Le 27 décembre 2020 - E.
S. M. - Comme ce Pape l’avait écrit dans sa
lettre aux évêques du 12 mars de 2009 – la priorité consistant à
“rendre Dieu présent dans ce monde et à ouvrir aux hommes l’accès
à Dieu. Et pas à n’importe quel Dieu mais à ce Dieu qui a parlé sur
le Sinaï ; à ce Dieu sur le visage duquel nous reconnaissons l’amour
poussé jusqu’à l’extrême, en Jésus crucifié et ressuscité”.
Noël approche. Mais de ce Dieu qui est né à Bethléem, il ne reste
qu’une trace ténue dans la dernière encyclique «
Fratelli tutti » de François, au point que Salvatore
Natoli, un philosophe réputé, y a plutôt discerné l’image d’un Jésus
qui n’est « rien d’autre qu’un homme », et dont la noble
mission a simplement été de montrer aux hommes que « dans leur
don réciproque, ils ont la possibilité des ‘dieux’ à la manière de
Spinoza : ‘homo homini deus’ ».
Le silence total sur Dieu est tout aussi impressionnant dans le
message vidéo avec lequel François a lancé le « Global Compact on
Education », un plan ambitieux – et qu’il a ensuite mis en œuvre en
cheville avec l’ONU – qu’il a lui-même offert à « toutes les
personnalités publiques » engagées au niveau mondial dans le domaine
de l’éducation, quelle que soit la religion à laquelle ils
appartiennent.
Dans ce plan, les mots d’ordre sont tous exclusivement séculiers. La
formule dominante est « nouvel humanisme », avec son cortège de «
maison commune », de « solidarité universelle », de « fraternité »,
de « convergence », d’ « accueil »… Ni plus ni moins que pour cet
autre réseau mondial de « Scholas Occurentes » créée par Jorge Mario
Bergoglio en Argentine et qu’il a ensuite érigé, une fois devenu
Pape, en fondation de droit pontifical avec siège dans la Cité du
Vatican.
Et c’est même chose qui s’est passée pour cette nouvelle initiative
pontificale intitulée « Economy of Francesco », dans laquelle le
Pape, endossant le costume de son homonyme saint d’Assise, propose
au monde rien moins qu’un « pacte pour changer l’économie actuelle
», voire pour la renverser complètement en surfant sur la vague des
« mouvements populaires », à part que son partenaire dans cette
entreprise n’est rien moins que le « Concil for Inclusive Capitalism
», c’est-à-dire les magnats de Ford Foundation, Johnson & Johnson,
Mastercard, Bank of America, Rockefeller Foundation et compagnie.
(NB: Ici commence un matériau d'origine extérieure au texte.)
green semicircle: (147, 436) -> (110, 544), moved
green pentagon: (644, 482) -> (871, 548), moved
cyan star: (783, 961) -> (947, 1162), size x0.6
Et Dieu dans tout ça ? On pourra toujours opposer aux critiques du
Pape Bergoglio – comme on l’a écrit – que « toute la doctrine
traditionnelle trinitaire et christologique » est chez lui «
présupposée » et « qu’il ne faut pas nécessairement la répéter
textuellement et intégralement ».
Mais ce n’était clairement pas l’option de Benoît XVI qui, même
comme Pape émérite, n’a cessé de répéter et d’affirmer avec force
qu’il fallait « mettre Dieu en avant et non pas le présupposer »,
encore dernièrement dans ses « notes » offertes au pape régnant à la
veille du sommet sur les abus sexuels de février 2019.
Et effectivement, dans ces « notes », Joseph Ratzinger a encore une
fois pointé du doigt l’oubli de Dieu comme étant la cause première
de la crise actuelle de l’Église, dans la sphère sexuelle mais pas
uniquement.
Récemment, un livre rédigé à plusieurs mains vient de paraître sous
la direction de Livio Melina, l’ancien président de l’Institut
Pontifical Jean-Paul II sur le mariage et la famille et Tracey
Rowland, la théologienne australienne récompensée cette année par le
prix « Joseph Ratzinger ». Cet ouvrage repropose et commente ce
texte capital du dernier Ratzinger – ainsi qu’une réponse qu’il a
écrite en réponse aux objections de la théologienne allemande Birgit
Aschmann :
► AA.VV., “Chiesa sotto accusa. Un
commento agli ‘Appunti’ di Benedetto XVI”, Edizioni Cantagalli,
Siena, 2020.
Nous reproduisons ci-dessous un passage du premier chapitre du livre
signé par le cardinal Camillo Ruini. Il s’agit d’une lecture
particulièrement pertinente, à l’approche de la Natalité de Jésus.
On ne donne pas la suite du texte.